As we head into the second week of a government shutdown, many in Washington are busy assigning blame. Far more constructive, in my view, would be for all sides to be working together toward a solution.
Nobody expects us to agree on everything, but ordinary citizens should not be caught in the middle. It’s time to put the accusations and the name-calling aside and find the common ground that’s clearly within reach.
The first step toward a solution is to acknowledge the one thing that all sides agree on: no one wants this shutdown.
Sure, people on both sides have views on the political implications of the impasse. That doesn’t mean we don’t believe the shutdown is bad for the country, particularly for those who are directly affected by it.
And it doesn’t mean we stop trying to find a solution as quickly as possible.
The second step is to recognize how basic the issues that still divide us really are. By my count, there are only two, and both relate to a simple question of fairness under Obamacare.
For months, the American people have been reading stories about the impact this law will have on individuals and families in the form of higher premiums, disrupted insurance, and lost jobs.
As stories like these multiplied over the summer, Republicans felt compelled to ask for the same one-year delay from the impact of Obamacare for individuals and families that the President has already unilaterally granted to employers.
Americans have also made it clear that they expect to be treated no differently than members of Congress and their staff when it comes to the Obamacare exchanges.
These are the only two requests that now stand in the way of the government reopening. It’s hard to see how anyone could view them as unreasonable.
After all, it’s only fair for individuals to get the same break as employers, and for taxpayers on the exchanges get the same treatment as members of Congress.
Still, these simple requests for fairness continue to meet with faux outrage from Democrat leaders in Washington.
It’s clear they want to retain sole authority for modifying or delaying Obamacare in any way.
Thus, anyone who asks for simple fairness is routinely met with insults and ad hominen attacks, even as the President changes the law on his own.
For wanting equal treatment for our constituents, Republicans have been called everything from anarchists to suicide bombers by Democrat leaders and White House officials.
That’s not just counterproductive, it makes no sense. Most Americans may not want Obamacare, but as long as Democrats in Washington refuse to budge on implementation, can’t they at least enforce fairness?

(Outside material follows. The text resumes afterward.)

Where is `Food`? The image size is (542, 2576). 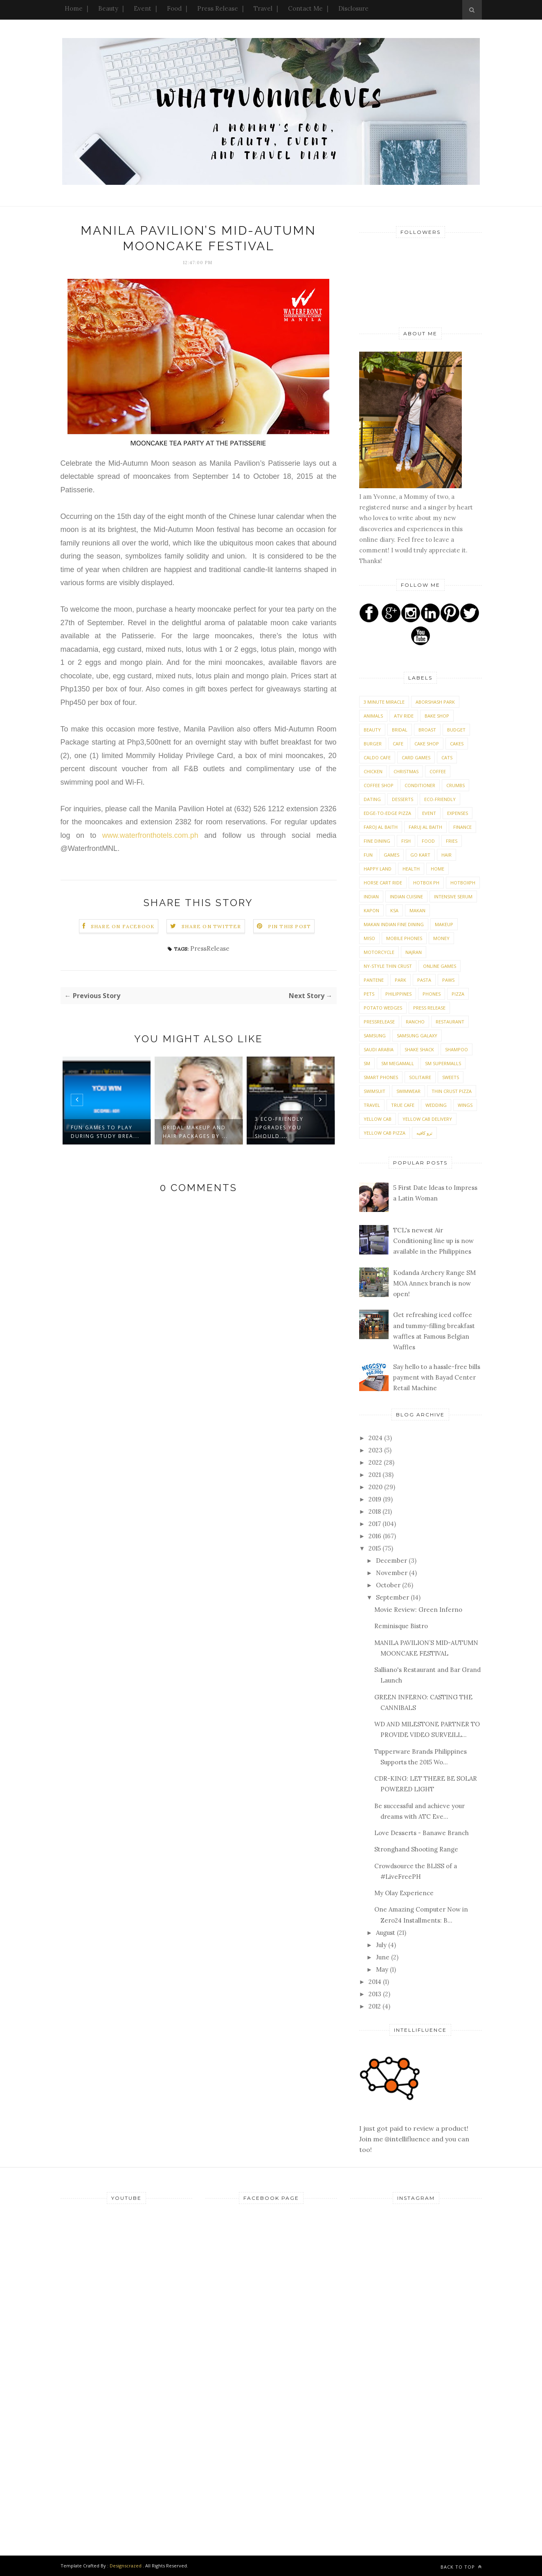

This is all Republicans are asking for at this point in this debate, and there’s no reason the government should remain shuttered over it.
That’s why Republicans have also said that until we resolve these two last issues we should at least fund the most urgent functions of government.
Last week, both parties agreed to pay our military no matter what. House Republicans have also passed legislation to do the same for veterans, the National Guard, and the National Institutes of Health. Senate Democrats refuse to take them up.
I will continue to argue for common sense to prevail. This shutdown has serious consequences for my constituents and those of my colleagues.
Americans don’t want a shutdown, and they don’t want Obamacare.
But if Democrats can’t agree to the basic fairness Americans are asking for, can they at least agree to reopen the government — and to treat everyone equally?